Ask any mortgage or credit provider to name their top 10 customer origination challenges and you will find these answers featuring prominently:
- Conversion rates – Am I sourcing enough suitable applicants who complete the onboarding journey?
- Cost of acquisition – How much am I paying for leads and how many credit searches am I running?
- Treating Customers Fairly – Am I making the right decision for each customer?
None of these examples should come as a surprise to anyone familiar with the online onboarding world. After all, lead brokers have been driving growth and innovation in this market for years, expecting lenders to respond quickly and in real time to the leads on offer. With capital to deploy, lenders require a steady and scalable stream of applicants to assess as quickly, cost-effectively and diligently as possible.
With the right technology in place, both parties can deliver a seamless customer experience. As interest rates rise alongside the spiralling cost of living, the logical expectation is that demand for credit will increase, making speed and scalability as important as ever. But as these factors fuel demand, so too will they add to the credit risk and therefore require robust underwriting decisions.
In order to quickly execute vigorous and compliant lending and affordability decisions, Open Banking has – without doubt – begun to play a more important role each year, and this trend is set to continue. However, credit reference agency data is, and will likely remain for the foreseeable future, the most effective and reliable means by which to assess an application for credit. CRAs therefore perform a critical function for lenders.

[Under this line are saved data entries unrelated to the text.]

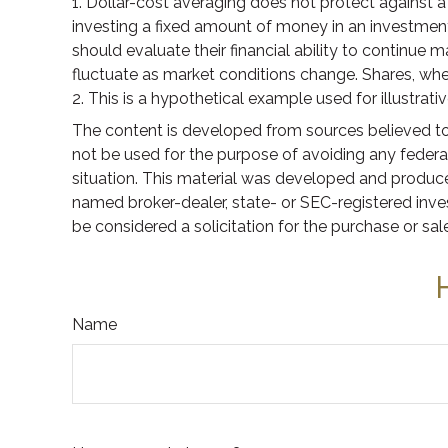
1. Dollar-cost averaging does not protect against a 
investing a fixed amount of money in an investment v
should evaluate their financial ability to continue m
fluctuate as market conditions change. Shares, when
2. This is a hypothetical example used for illustrat
The content is developed from sources believed to b
not be used for the purpose of avoiding any federal 
situation. This material was developed and produced
named broker-dealer, state- or SEC-registered inve
be considered a solicitation for the purchase or sal
Name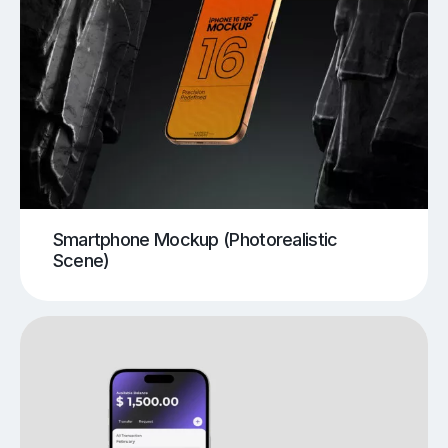
Smartphone Mockup (Photorealistic
Scene)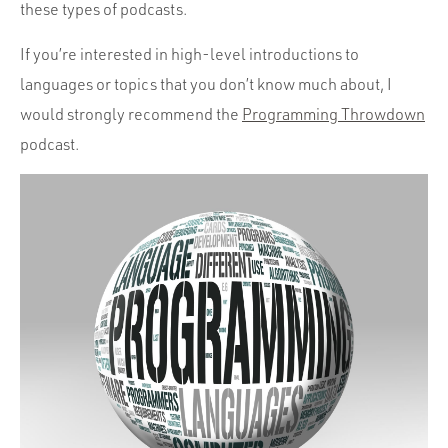
Portfolio
these types of podcasts.
Team
If you’re interested in high-level introductions to
Culture
languages or topics that you don’t know much about, I
would strongly recommend the
Programming Throwdown
Contact
podcast.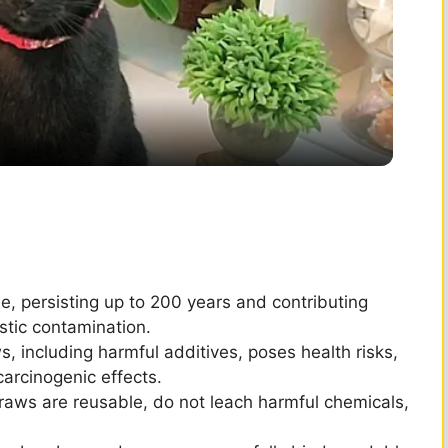
l
a
y
V
i
, persisting up to 200 years and contributing
astic contamination.
d
, including harmful additives, poses health risks,
carcinogenic effects.
e
straws are reusable, do not leach harmful chemicals,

Credit reference data, though, is not perfect, and none of the major CRAs would claim otherwise.
There is the issue of coverage: no single CRA has a credit file on 100 per cent of the UK adult population.
Moreover, no single CRA has 100 per cent knowledge of every one of the consumers for whom it holds a credit file. Why is this? The fact of the matter is that lenders of all shapes and sizes have the choice as to which of the major agencies they report their loan performance data to; some choose just one CRA while others choose two or even all three.
So, despite the degree of data sharing that exists within the CRA industry, as many people will recognise, the information on your credit file from one CRA can be materially different from that shown on another CRA.
This phenomena, known as 'thin files' drives up the costs for lenders because it leads to an increase in declined applications or referrals (those applicants needing more labour-intensive underwriting attention), which means a drop in conversion rates and, more importantly, disappointed applicants.
CRAs do also have occasional outages, which leads to the risk of yet more declines and referrals because applicants cannot be searched for at all during these times.
No wonder, then, that the prospect of lenders using more than one CRA to assess an applicant – known as the multi-bureau approach – has gained popularity in recent years. What better way to overcome the thin file problem than by calling a second or even third CRA to get a full picture of your customer?